IR Design
Generality
A circuit IR ought to capture the intention of the circuit only. It should be agnostic to the proving system features and also be agnostic to the specific constraint system it targets (so circuits written in the IR can compile to R1CS, vanilla Plonk, Plonk with lookups, Plonk with custom gates, or any other constraint system). This way a circuit can be written canonically in the IR and different backends with different features can interpret and execute the IR as they wish.
Overview
An IR that can express every arithmetic circuit and indicate custom gates or lookup gates and be interpretable in R1CS or Plonkish constraints only needs two basic objects:
- multivariate polynomial constraints
- aliases for sets of multivariate polynomial constraints (subcircuits)
Additional auxiliary objects will need to be provided alongside (but separate to) the circuit:
- input maps to assist in witness/public input generation
Arithmetic Gates Are Unbounded Multivariate Polynomial Constraints
An arithmetic circuit is just a representation of a system of multivariable polynomial constraints. This system must be broken down into smaller low-degree constraints that "fit" into the constraint format of the target proving system.
If the IR is meant to capture a circuit only, agnostic of the target constraint system, then the IR should not be limited by R1CS or Plonkish formats. The IR should not force the circuit programmer to make arbitrary choices in how to break down the circuit to "fit" the circuit into the IR, either. It would be best to let the proving system backend choose how to break down the circuit in a way that is optimal for it's specific features.

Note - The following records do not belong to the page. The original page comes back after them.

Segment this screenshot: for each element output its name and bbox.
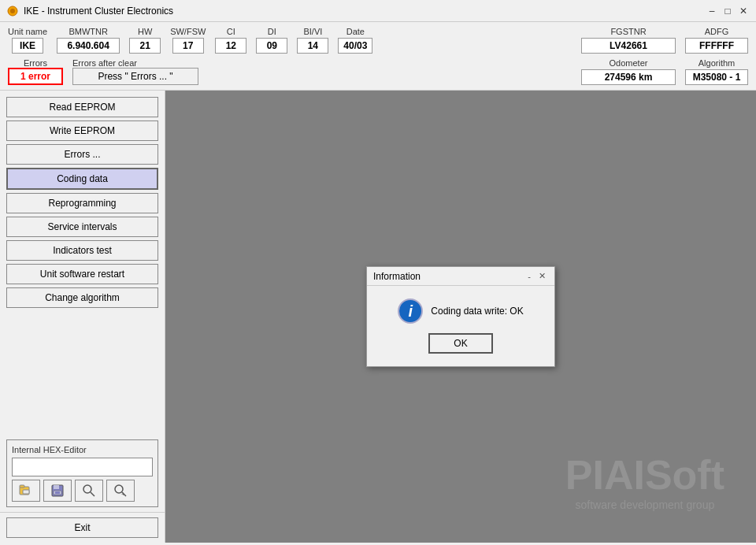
fgstnr-label: FGSTNR [610,27,646,36]
dialog-minimize-button[interactable]: - [525,271,533,281]
dialog-content-row: i Coding data write: OK [398,298,523,324]
sidebar-button-6[interactable]: Indicators test [6,240,158,261]
hw-label: HW [138,27,152,36]
fgstnr-value: LV42661 [581,38,676,54]
errors-section: Errors 1 error [8,58,63,85]
hex-editor-label: Internal HEX-Editor [12,445,153,454]
date-value: 40/03 [338,38,372,54]
errors-after-clear-section: Errors after clear Press " Errors ... " [72,58,198,85]
adfg-value: FFFFFF [685,38,748,54]
sidebar-button-8[interactable]: Change algorithm [6,287,158,308]
sw-fsw-label: SW/FSW [170,27,206,36]
sidebar-button-3[interactable]: Coding data [6,168,158,190]
hw-value: 21 [129,38,161,54]
app-icon [6,5,19,17]
errors-after-clear-button[interactable]: Press " Errors ... " [72,68,198,85]
errors-label: Errors [24,58,47,68]
hex-open-button[interactable] [12,480,40,502]
main-layout: Read EEPROMWrite EEPROMErrors ...Coding … [0,91,756,543]
dialog-title: Information [373,271,421,282]
sidebar-button-2[interactable]: Errors ... [6,144,158,165]
hex-editor: Internal HEX-Editor [6,439,158,507]
dialog-body: i Coding data write: OK OK [367,286,554,366]
odometer-field: Odometer 274596 km [581,58,676,85]
header-row-1: Unit name IKE BMWTNR 6.940.604 HW 21 SW/… [8,27,748,54]
bmwtnr-label: BMWTNR [69,27,108,36]
maximize-button[interactable]: □ [721,5,734,17]
bi-vi-field: BI/VI 14 [297,27,328,54]
bi-vi-value: 14 [297,38,328,54]
exit-button[interactable]: Exit [6,517,158,538]
ci-value: 12 [215,38,246,54]
information-dialog: Information - ✕ i Coding data write: OK … [366,266,555,367]
unit-name-value: IKE [12,38,43,54]
algorithm-value: M35080 - 1 [685,69,748,85]
dialog-ok-button[interactable]: OK [428,333,492,354]
close-button[interactable]: ✕ [737,5,750,17]
ci-label: CI [227,27,235,36]
bi-vi-label: BI/VI [303,27,322,36]
minimize-button[interactable]: – [706,5,718,17]
svg-rect-6 [54,485,59,489]
adfg-field: ADFG FFFFFF [685,27,748,54]
dialog-title-bar: Information - ✕ [367,267,554,286]
svg-point-9 [83,485,91,493]
adfg-label: ADFG [705,27,729,36]
sidebar-button-5[interactable]: Service intervals [6,217,158,237]
algorithm-field: Algorithm M35080 - 1 [685,58,748,85]
bmwtnr-field: BMWTNR 6.940.604 [57,27,120,54]
svg-line-10 [91,492,94,496]
sidebar-button-4[interactable]: Reprogramming [6,193,158,213]
svg-rect-4 [23,490,29,494]
hex-toolbar: + [12,480,153,502]
dialog-message: Coding data write: OK [431,306,523,317]
ci-field: CI 12 [215,27,246,54]
svg-rect-8 [55,491,60,494]
hex-editor-section: Internal HEX-Editor [0,428,165,512]
hex-input[interactable] [12,458,153,476]
sidebar-button-1[interactable]: Write EEPROM [6,120,158,141]
exit-section: Exit [0,512,165,543]
svg-point-1 [10,9,15,13]
sw-fsw-field: SW/FSW 17 [170,27,206,54]
odometer-label: Odometer [610,58,648,68]
title-bar: IKE - Instrument Cluster Electronics – □… [0,0,756,22]
date-label: Date [346,27,365,36]
algorithm-label: Algorithm [699,58,735,68]
dialog-close-button[interactable]: ✕ [536,271,548,281]
left-panel: Read EEPROMWrite EEPROMErrors ...Coding … [0,91,165,543]
sidebar-button-7[interactable]: Unit software restart [6,264,158,284]
hw-field: HW 21 [129,27,161,54]
errors-after-clear-label: Errors after clear [72,58,198,68]
unit-name-label: Unit name [8,27,47,36]
sidebar-buttons: Read EEPROMWrite EEPROMErrors ...Coding … [0,91,165,428]
di-label: DI [268,27,276,36]
header-area: Unit name IKE BMWTNR 6.940.604 HW 21 SW/… [0,22,756,91]
fgstnr-field: FGSTNR LV42661 [581,27,676,54]
svg-rect-3 [20,485,24,488]
odometer-value: 274596 km [581,69,676,85]
main-content-area: PIAISoft software development group Info… [165,91,756,543]
dialog-overlay: Information - ✕ i Coding data write: OK … [165,91,756,543]
unit-name-field: Unit name IKE [8,27,47,54]
di-field: DI 09 [256,27,287,54]
info-icon: i [398,298,423,324]
title-bar-left: IKE - Instrument Cluster Electronics [6,5,173,17]
dialog-controls: - ✕ [525,271,548,281]
svg-text:+: + [121,491,125,498]
di-value: 09 [256,38,287,54]
bmwtnr-value: 6.940.604 [57,38,120,54]
sidebar-button-0[interactable]: Read EEPROM [6,97,158,117]
hex-save-button[interactable] [43,480,72,502]
errors-value: 1 error [8,68,63,85]
header-row-2: Errors 1 error Errors after clear Press … [8,58,748,85]
hex-search-button[interactable] [75,480,103,502]
sw-fsw-value: 17 [172,38,204,54]
hex-search-next-button[interactable]: + [106,480,135,502]
date-field: Date 40/03 [338,27,372,54]
window-controls: – □ ✕ [706,5,750,17]
window-title: IKE - Instrument Cluster Electronics [24,6,173,17]
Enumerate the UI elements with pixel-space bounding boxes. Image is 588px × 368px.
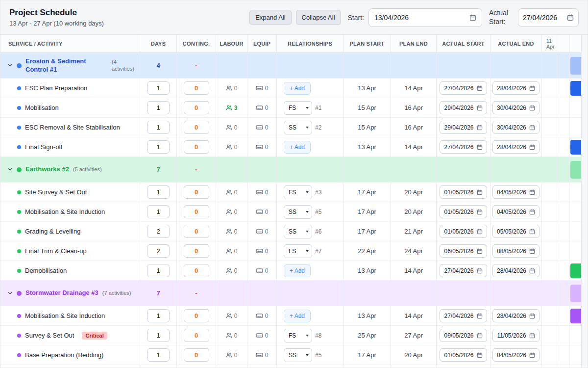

For this reason, unbounded multivariable constraints should be used to represent all arithmetic gates.
Optimizing Arithmetic Circuits
It is possible that if a polynomial constraint system is expressed appropriately then known algorithms for manipulating polynomials like Gröbner basis techniques may be able to do some optimization of arithmetic circuits automatically, but the degree of optimization is unknown.
There is also CirC, an infrastructure for building compilers for existentially quantified circuits which include arithmetic circuits. CirC is designed to be a shared infrastructure that assists in the creation of front-end compilers by leveraging existing research on constraint languages. The CirC system produces its own IR which provides some optimization for arithmetic circuits and can assist in bug-finding.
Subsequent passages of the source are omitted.